[Directions]: In your copy of the entries, please include no pictures and return every word exactly.
++++ Data extracts
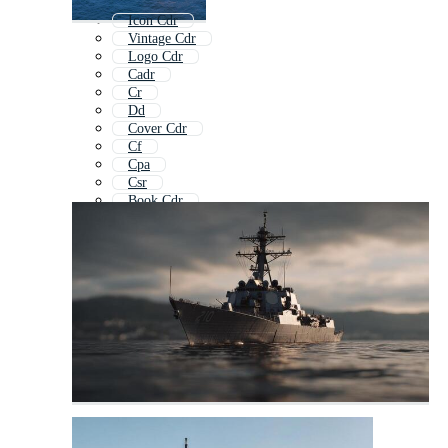
Icon Cdr
Vintage Cdr
Logo Cdr
Cadr
Cr
Dd
Cover Cdr
Cf
Cpa
Csr
Book Cdr
Cp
++++++++
[Output of the exercise]:
Icon Cdr
Vintage Cdr
Logo Cdr
Cadr
Cr
Dd
Cover Cdr
Cf
Cpa
Csr
Book Cdr
Cp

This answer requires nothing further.